In the eleventh century, the Venetians successfully incited the Norman barons operating out of Sicily under Robert Guiscard to attack Byzantium, and then moved in to offer the desperate Byzantines protection. The price for that protection was indicated by the famous Golden Bull of 1082, a decree of the Byzantine Emperor by which Venice acquired tax customs-free access to the whole of the eastern empire, where the Greeks themselves had to pay a tax of 10 percent on their own transactions.
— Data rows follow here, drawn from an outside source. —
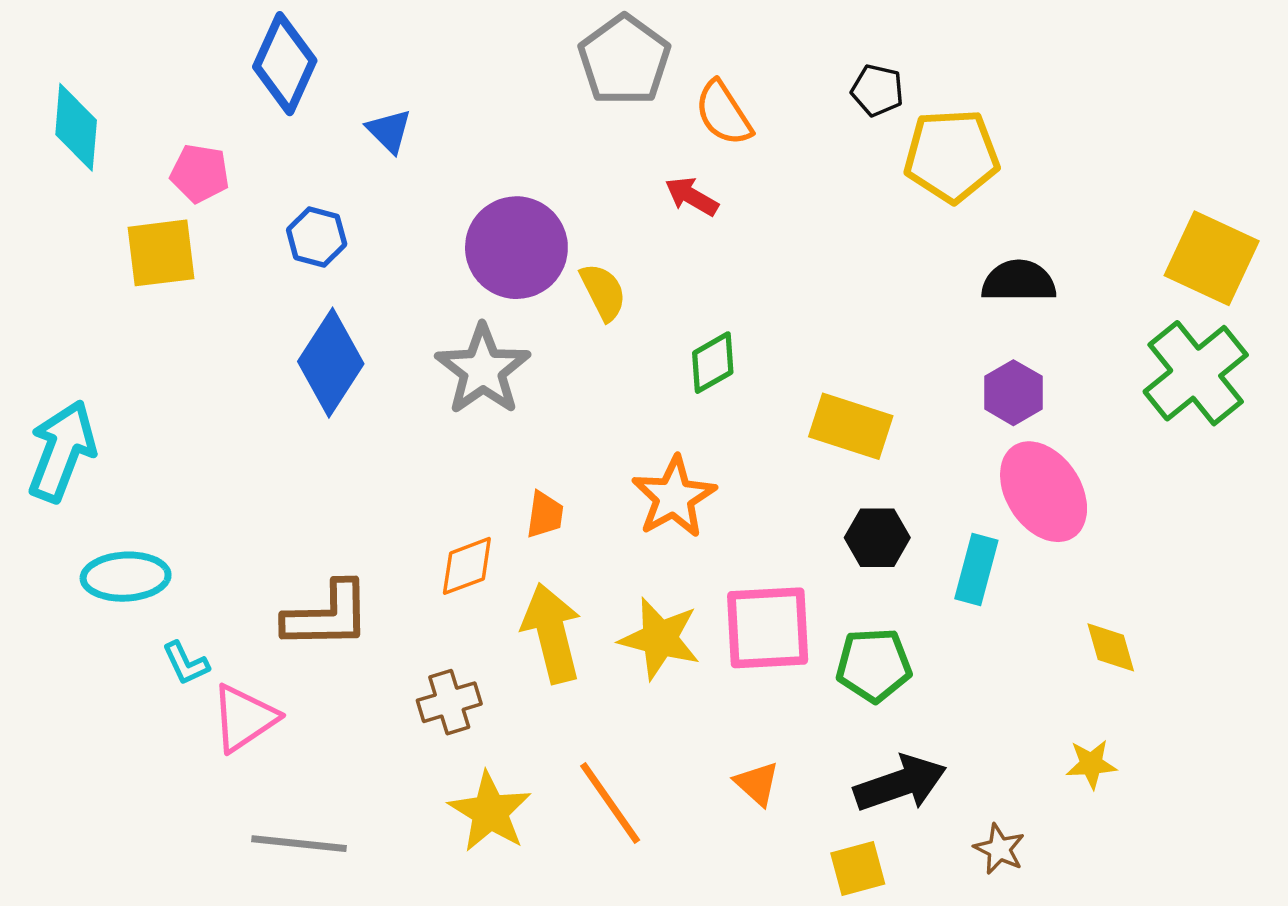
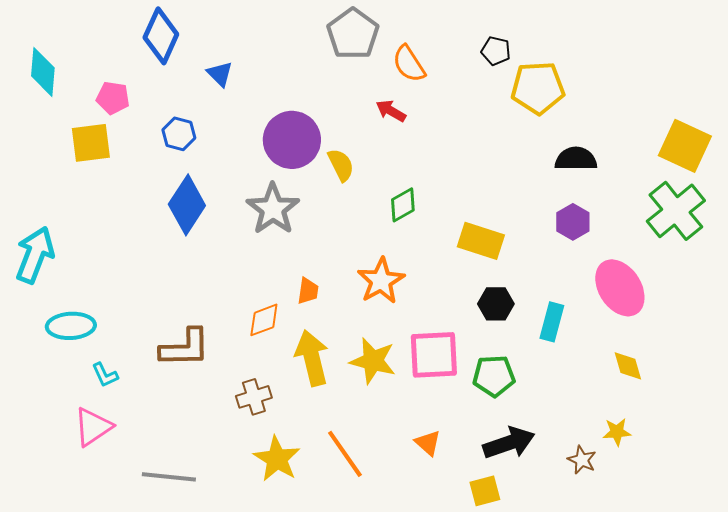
pink ellipse: (1044, 492) -> (620, 288), moved
pink triangle: (244, 718) -> (93, 427), moved
brown star: (999, 849) -> (582, 460), moved

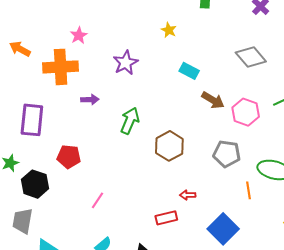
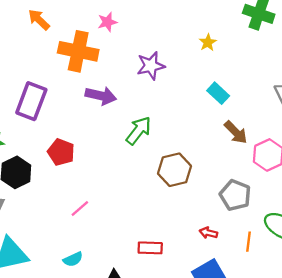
purple arrow: (90, 100) -> (101, 96), size x1.5
red arrow: (188, 195) -> (208, 233), moved

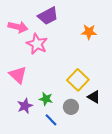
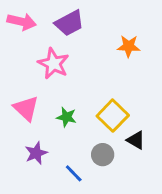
pink arrow: (18, 27) -> (22, 22), moved
green star: (46, 99) -> (66, 117), moved

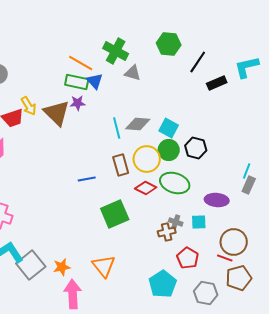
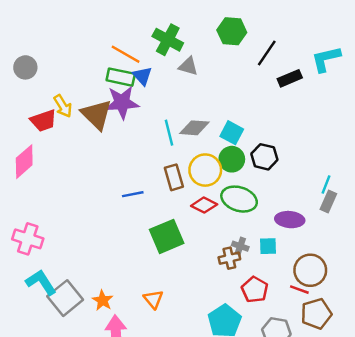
purple star: (78, 103) -> (122, 102), size x1.8
orange triangle: (104, 266) -> (153, 299), size x0.7
orange star: (62, 267) -> (103, 300), turned -30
Thus began a hatred for Venice among the Greek population which persists down to the present day.
In the sixteenth century, Venetian strategic doctrine was to play the Ottoman Turks against the Spanish and Austrian Hapsburgs, and then to correct any residual strategic imbalance by playing the Hapsburgs off in their turn against the French. Sometimes Venice attempted to play the Portuguese rival power off against the Dutch. Later this was expanded to include playing the Dutch against the English, and the English against the French.
The Venetians also goaded forces out of the East to attack Christendom. Venice was the manipulator of Saracens, Mongols, and Turks, and got along with the slave-trading factions in each of these groups about as well as a power like Venice could get along with anybody. In particular, the Venetians were more willing to see territory – excepting Venetian territory – be occupied by the Turks than any other power. Venice was thus the past master of the more exotic permutations of the stolid old British dividi et impera, “divide and conquer.”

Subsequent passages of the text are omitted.